John Gruber thinks that pundits are way off when they describe the iPhone’s unsubsidized $499 price tag as too pricey. Consumers agree, and cite the price of the Apple phone as one of its major turn offs, along with Apple’s exclusive partnership with AT&T. Microsoft CEO Steve Ballmer is one of the loudest proponents of this school of thought. Here he is:
There’s no chance that the iPhone is going to get any significant market share. No chance. It’s a $500 subsidized item. They may make a lot of money. But if you actually take a look at the 1.3 billion phones that get sold, I’d prefer to have our software in 60 percent or 70 percent or 80 percent of them, than I would to have 2 percent or 3 percent, which is what Apple might get.
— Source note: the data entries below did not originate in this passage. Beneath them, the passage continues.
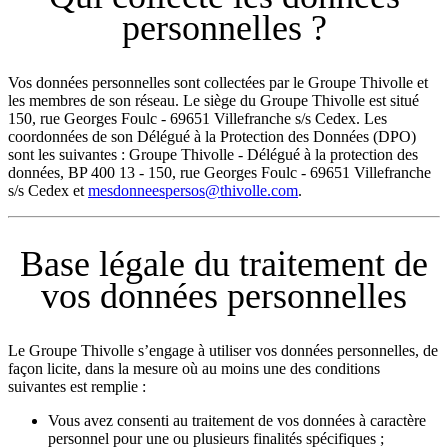
personnelles ?
Vos données personnelles sont collectées par le Groupe Thivolle et
les membres de son réseau. Le siège du Groupe Thivolle est situé
150, rue Georges Foulc - 69651 Villefranche s/s Cedex. Les
coordonnées de son Délégué à la Protection des Données (DPO)
sont les suivantes : Groupe Thivolle - Délégué à la protection des
données, BP 400 13 - 150, rue Georges Foulc - 69651 Villefranche
s/s Cedex et
mesdonneespersos@thivolle.com
.
Base légale du traitement de
vos données personnelles
Le Groupe Thivolle s’engage à utiliser vos données personnelles, de
façon licite, dans la mesure où au moins une des conditions
suivantes est remplie :
Vous avez consenti au traitement de vos données à caractère
personnel pour une ou plusieurs finalités spécifiques ;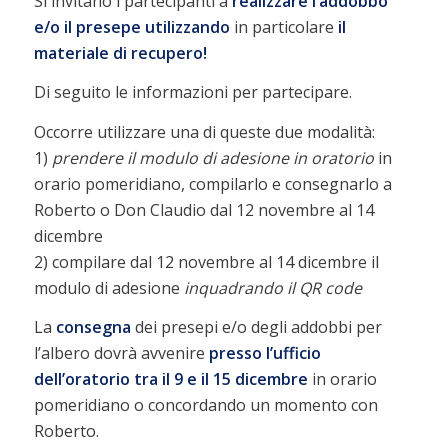
Si invitano i partecipanti a
realizzare l’addobbo
e/o il presepe utilizzando
in particolare
il
materiale di recupero!
Di seguito le informazioni per partecipare.
Occorre utilizzare una di queste due modalità:
1)
prendere il modulo di adesione in oratorio
in
orario pomeridiano, compilarlo e consegnarlo a
Roberto o Don Claudio dal 12 novembre al 14
dicembre
2) compilare dal 12 novembre al 14 dicembre il
modulo di adesione
inquadrando il QR code
La
consegna
dei presepi e/o degli addobbi per
l’albero dovrà avvenire
presso l’ufficio
dell’oratorio tra il 9 e il 15 dicembre
in orario
pomeridiano o concordando un momento con
Roberto.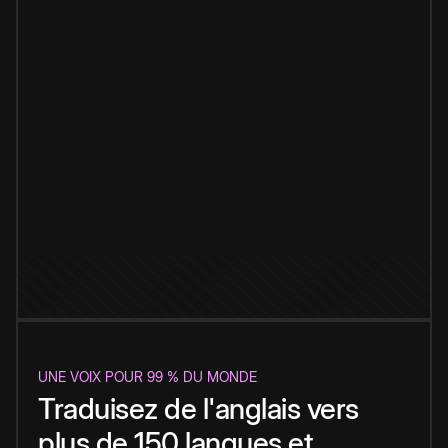
UNE VOIX POUR 99 % DU MONDE
Traduisez de l'anglais vers
plus de 150 langues et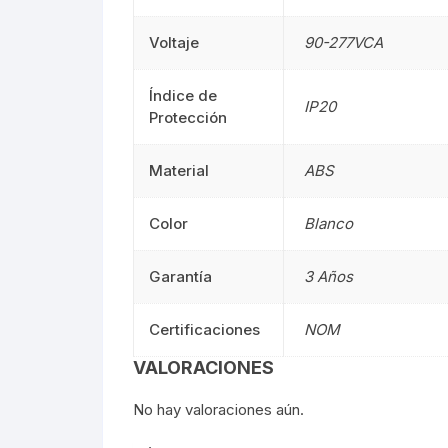
Mangueras LED
Voltaje
90-277VCA
Manguera
Lámparas De Mesa
Lámparas 
Índice de
IP20
Protección
Estacas
Estacas
Material
ABS
Mini Luminarias
Mini Lumin
Color
Blanco
Mini Postes
Mini Poste
Garantía
3 Años
Repuestos LED
Repuestos
Certificaciones
NOM
Sumergibles
Sumergibl
VALORACIONES
Magnéticos
Magnético
No hay valoraciones aún.
Tubos LED
60CM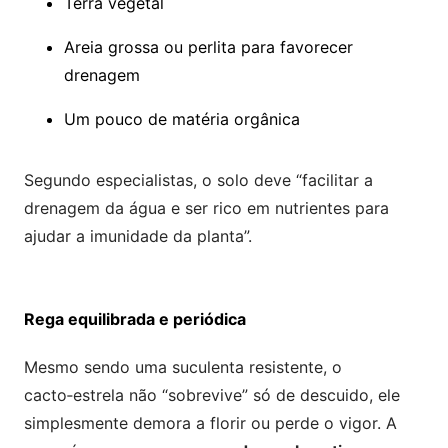
Terra vegetal
Areia grossa ou perlita para favorecer
drenagem
Um pouco de matéria orgânica
Segundo especialistas, o solo deve “facilitar a
drenagem da água e ser rico em nutrientes para
ajudar a imunidade da planta”.
Rega equilibrada e periódica
Mesmo sendo uma suculenta resistente, o
cacto‑estrela não “sobrevive” só de descuido, ele
simplesmente demora a florir ou perde o vigor. A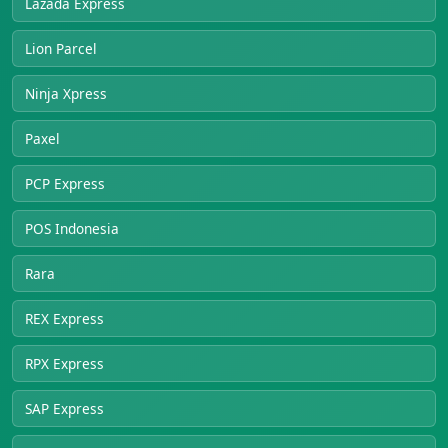
Lazada Express
Lion Parcel
Ninja Xpress
Paxel
PCP Express
POS Indonesia
Rara
REX Express
RPX Express
SAP Express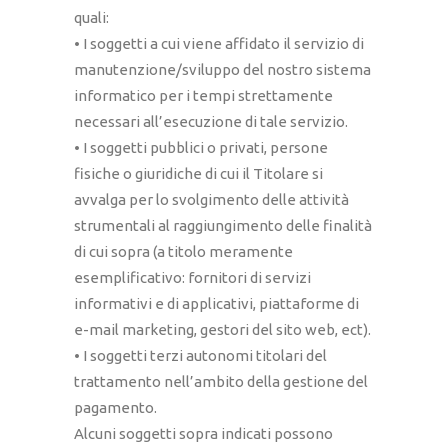
quali:
• I soggetti a cui viene affidato il servizio di
manutenzione/sviluppo del nostro sistema
informatico per i tempi strettamente
necessari all’esecuzione di tale servizio.
• I soggetti pubblici o privati, persone
fisiche o giuridiche di cui il Titolare si
avvalga per lo svolgimento delle attività
strumentali al raggiungimento delle finalità
di cui sopra (a titolo meramente
esemplificativo: fornitori di servizi
informativi e di applicativi, piattaforme di
e-mail marketing, gestori del sito web, ect).
• I soggetti terzi autonomi titolari del
trattamento nell’ambito della gestione del
pagamento.
Alcuni soggetti sopra indicati possono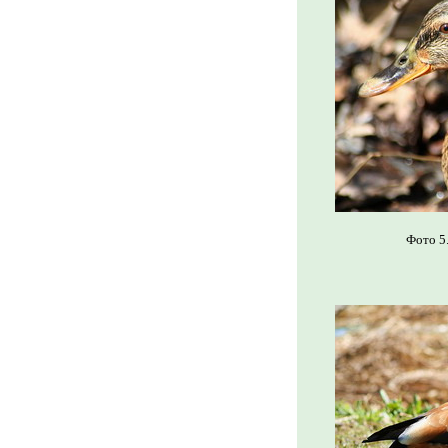
Фото 5.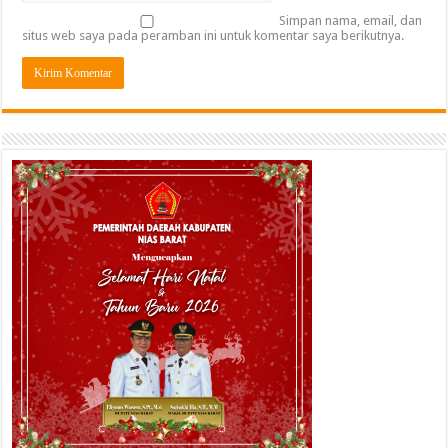
Simpan nama, email, dan
situs web saya pada peramban ini untuk komentar saya berikutnya.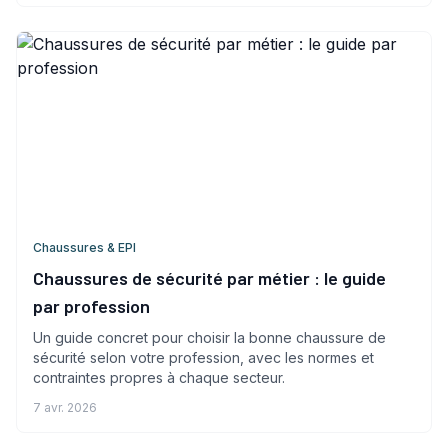
Chaussures & EPI
Chaussures de sécurité par métier : le guide
par profession
Un guide concret pour choisir la bonne chaussure de
sécurité selon votre profession, avec les normes et
contraintes propres à chaque secteur.
7 avr. 2026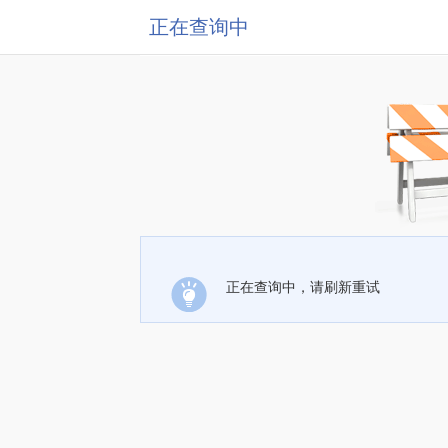
正在查询中
正在查询中，请刷新重试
But John Gruber disagrees with consumers and most pundits, and disagree vehemently with the Microsoft CEO and says of him, “Some of these pundits and analysts are morons. Ballmer, however, is a very smart man, but what he’s saying about the iPhone is going to make him look stupid if it’s successful. He clearly doesn’t get what makes the iPhone so appealing, and his dual obsession with the price and business users is baffling.” According to Gruber, Apple is not trying to sell a phone but a smartphone, 10 million of them. iPhone’s $499 and $599 price tags, he pointed out, was the exact same price of iPod Photo (40GB and 60GB) when it first came out.
If consumers, Gruber said, are willing to spend $500 on an iPod, why not a widescreen version with telephony, WiFi and OS X with multi-touch controls?